Başa dönelim... İşte bu içi boşalmış ya da yanlış anlaşılmış kavramların tam ortasında bir gerçek duruyor. Buzun yakıcılığını ateşin yakıcılığına tercih etmeye zorlandığımız bir gerçek.

Yargının en büyük meselesinin var olmaması olduğunu bir türlü kabul etmediğimiz, kabul etmek istemediğimiz bir gerçek. Düşman ceza hukukunun normalleştiği, meşrulaştırıldığı ve bunu sadece izlemenin rahatlığının, aslında çivilerden oluşmuş bir halının üstünde yuvarlandığımızdan bihaber oluşumuz olmasının zavallı gerçekliği. Adalet anlayışımızdaki boşluğa düşüp ahlaklı olmakla ahlakçı olmak arasındaki boşluğa düştüğümüzü anladığımızda artık çok geç olacağının gerçeği. Gerçeklerden gerçek beğenmek zor mu geliyor;o zaman kendi yalanımızda boğulmaya ne dersiniz?

Bütün bu yaşananlar ve yaşanacaklar, siyasi muhalefetin tarihinin de ülkemizdeki karşılığıdır aslında. Her türlü egemen güce karşı bir türlü gerektiği gibi doldurulamayan siyasi muhalefet/sizlik hali elbette yargının halinden bağımsız değil. Çünkü yargı da bu güçler dengesinin ve tam da siyasetin ortasında duruyor. Siyasi muhalefetin bu boşluğu dolduramıyor olmasının nedeni muhalefetin yöneldiği gücün sadece iktidardaki siyasi otorite, siyasi parti, bir kişi ya da kurum olmasıdır belki de. Muhalefetin aslında başımıza musallat olmuş bazı kavramlara yönelmesinin zamanı çoktan gelmiştir. Siyasi muhalefetin dolduramadığı boşluğu, entelektüel bir muhalif örgütlenme doldurmayı başarabilir ve sonrasında gerçek anlamda bir siyasi muhalefetin de zeminini oluşturabilir mi? Entelektüel cesaret ve ahlak dediğimiz şey gerçekten var mı? Varsa nerede?

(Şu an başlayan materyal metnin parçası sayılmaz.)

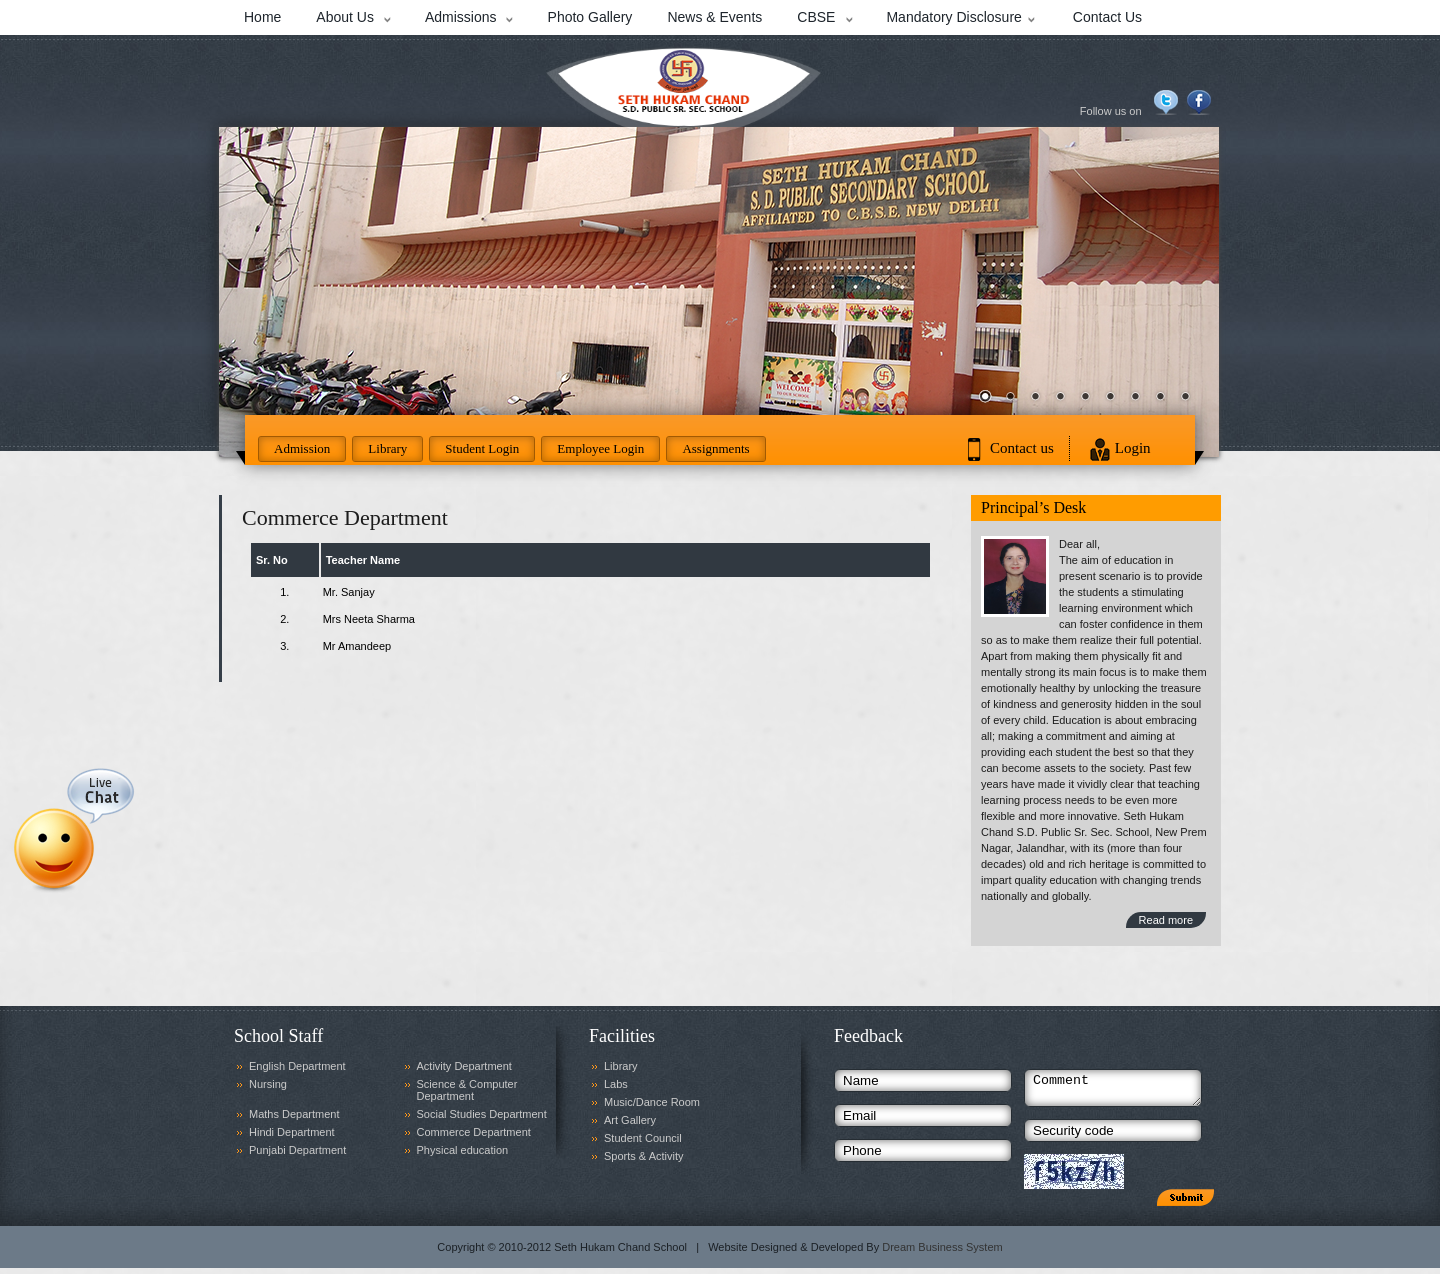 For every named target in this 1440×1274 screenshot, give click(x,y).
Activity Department (464, 1066)
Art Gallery (630, 1120)
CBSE (816, 17)
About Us (345, 17)
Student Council (643, 1138)
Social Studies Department (482, 1114)
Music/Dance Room (652, 1102)
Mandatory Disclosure (953, 17)
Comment (1113, 1091)
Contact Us (1107, 17)
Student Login (482, 448)
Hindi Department (292, 1132)
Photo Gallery (590, 17)
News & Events (714, 17)
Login (1133, 448)
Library (387, 448)
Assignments (715, 448)
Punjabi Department (297, 1150)
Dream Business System (942, 1253)
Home (262, 17)
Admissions (461, 17)
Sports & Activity (643, 1156)
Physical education (463, 1150)
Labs (616, 1084)
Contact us (1022, 448)
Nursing (268, 1084)
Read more (1166, 920)
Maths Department (294, 1114)
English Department (297, 1066)
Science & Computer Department (467, 1090)
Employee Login (600, 448)
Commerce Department (474, 1132)
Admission (302, 448)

Cevaplardan daha çok doğru soruları sormak, bildiklerimizi ters yüz etme ve gerekiyorsa ödenecek zihinsel bedelleri ödeme pahasına denemek zorundayız. Althusser’den çalarak söylersek, “kendimize masal anlatmaktan vazgeçmek” için hâlâ zamanımız varken masallardaki ayakkabısından aşık olduğu kadını tanıyan şapşal prensler ve kendisini öperek uyandıracak, sonsuza dek mutlu edecek prensi bekleyen salak prensesler olarak yaşamayalım.

Bu yargı masalı bitsin… Her gün başa sardığımız bu sabır testi bitsin. Hadi biraz zeka oyunları oynayalım mı madem öyle?